▶ INSTRUCTIONS TO FOLLOW: Keep to one stretch of the data below, the lines from the one with "Privacy Policy (224, 694)" up to and including the one with "Sign In (79, 429)", and return that stretch exactly.

▶ INFORMATION PROVIDED:
☆ ☆ ☆ ☆
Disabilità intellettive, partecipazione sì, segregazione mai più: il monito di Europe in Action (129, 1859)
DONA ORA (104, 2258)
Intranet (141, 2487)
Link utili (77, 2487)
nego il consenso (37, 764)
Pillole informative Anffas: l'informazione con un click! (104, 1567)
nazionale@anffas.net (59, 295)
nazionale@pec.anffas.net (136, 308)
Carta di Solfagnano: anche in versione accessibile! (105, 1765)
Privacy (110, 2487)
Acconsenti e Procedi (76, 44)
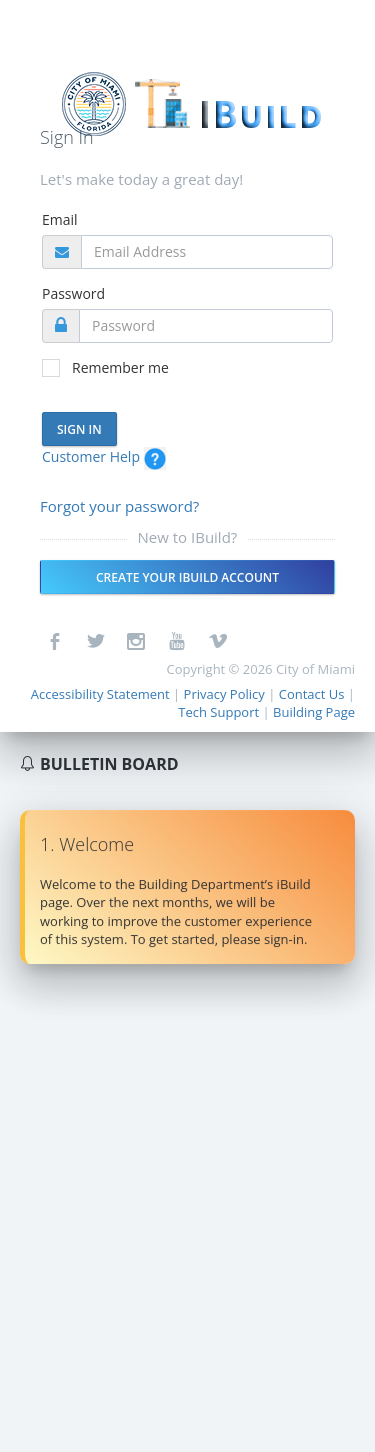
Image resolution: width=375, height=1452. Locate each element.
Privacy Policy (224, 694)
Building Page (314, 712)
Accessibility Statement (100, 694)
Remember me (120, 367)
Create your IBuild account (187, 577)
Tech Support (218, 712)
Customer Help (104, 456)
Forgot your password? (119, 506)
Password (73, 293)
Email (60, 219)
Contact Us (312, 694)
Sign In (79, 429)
☆ ☆ ☆ ☆
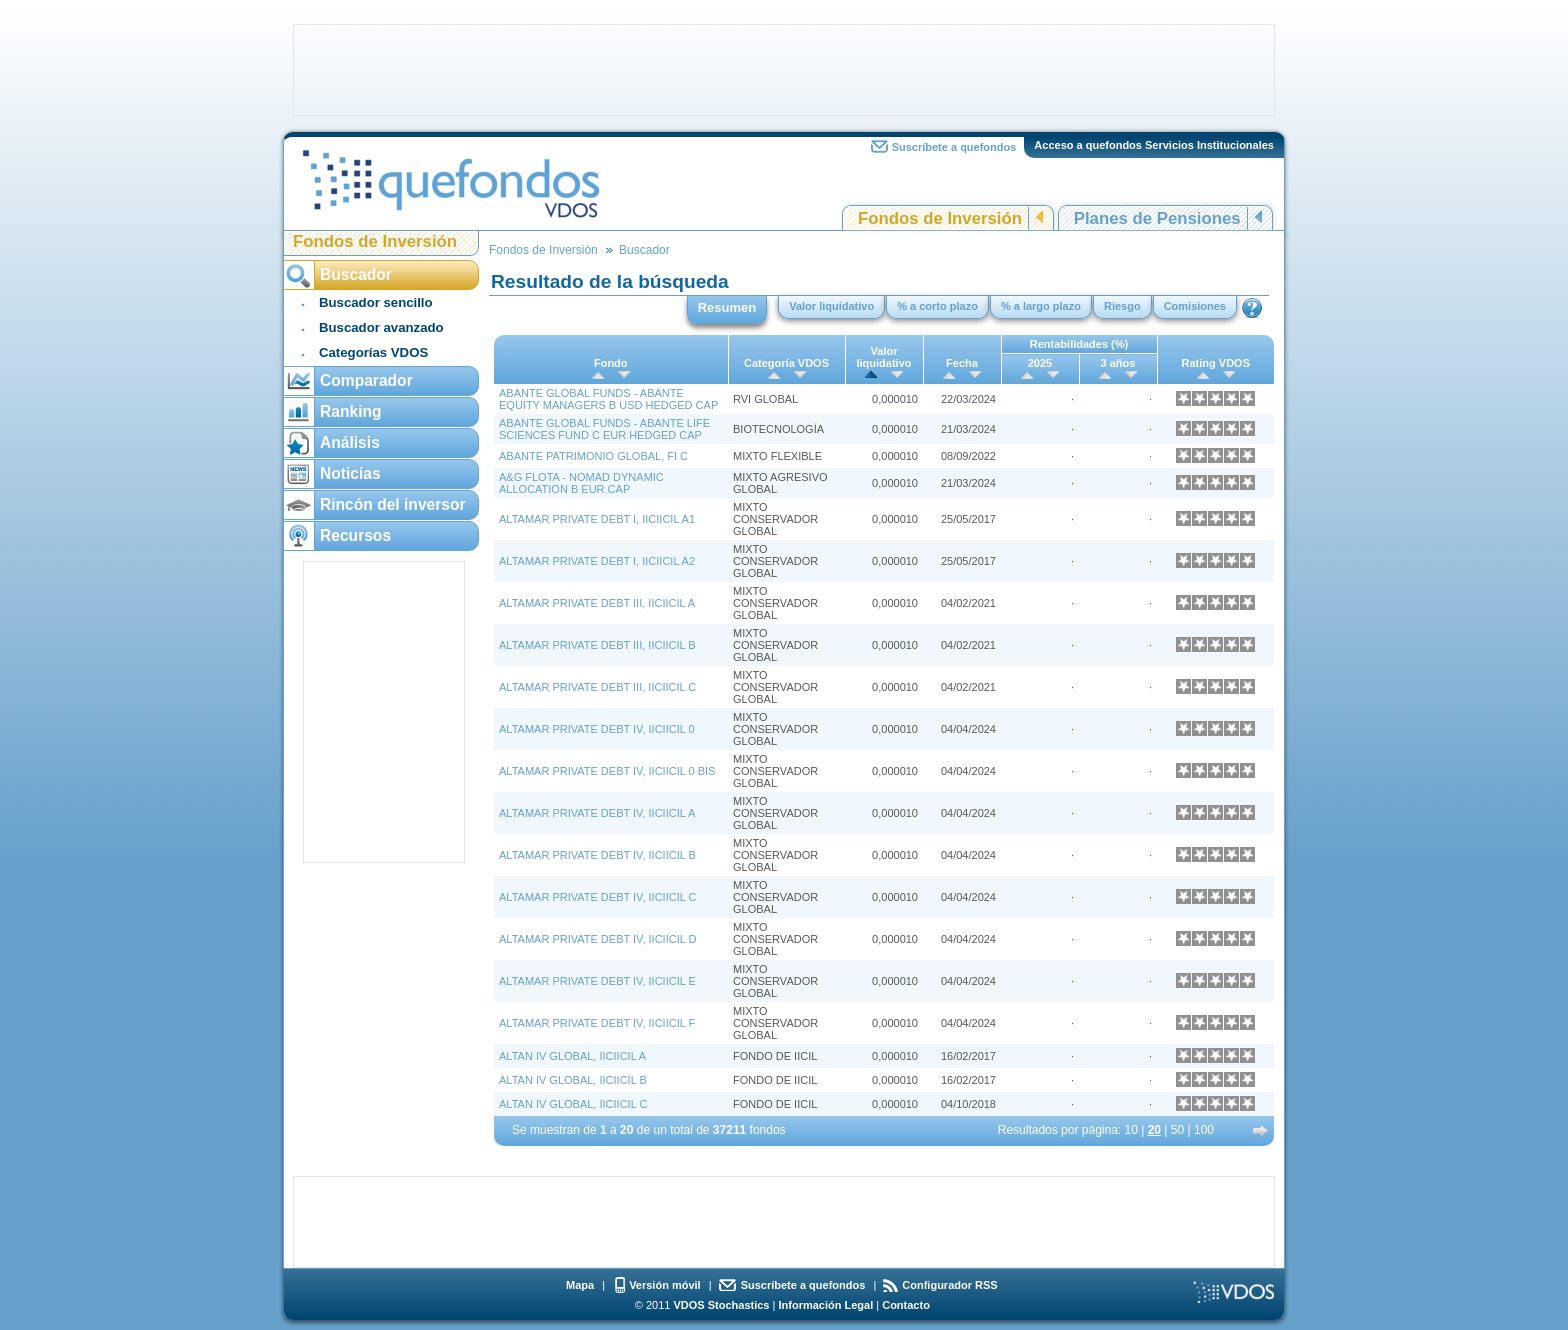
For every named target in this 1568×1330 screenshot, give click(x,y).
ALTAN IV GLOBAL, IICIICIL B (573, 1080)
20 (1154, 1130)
☆ ☆ ☆ ☆
▶ SOLUTION:
Privacy Policy (224, 694)
Building Page (314, 712)
Accessibility Statement (100, 694)
Remember me (120, 367)
Create your IBuild account (187, 577)
Tech Support (218, 712)
Customer Help (104, 456)
Forgot your password? (119, 506)
Password (73, 293)
Email (60, 219)
Contact Us (312, 694)
Sign In (79, 429)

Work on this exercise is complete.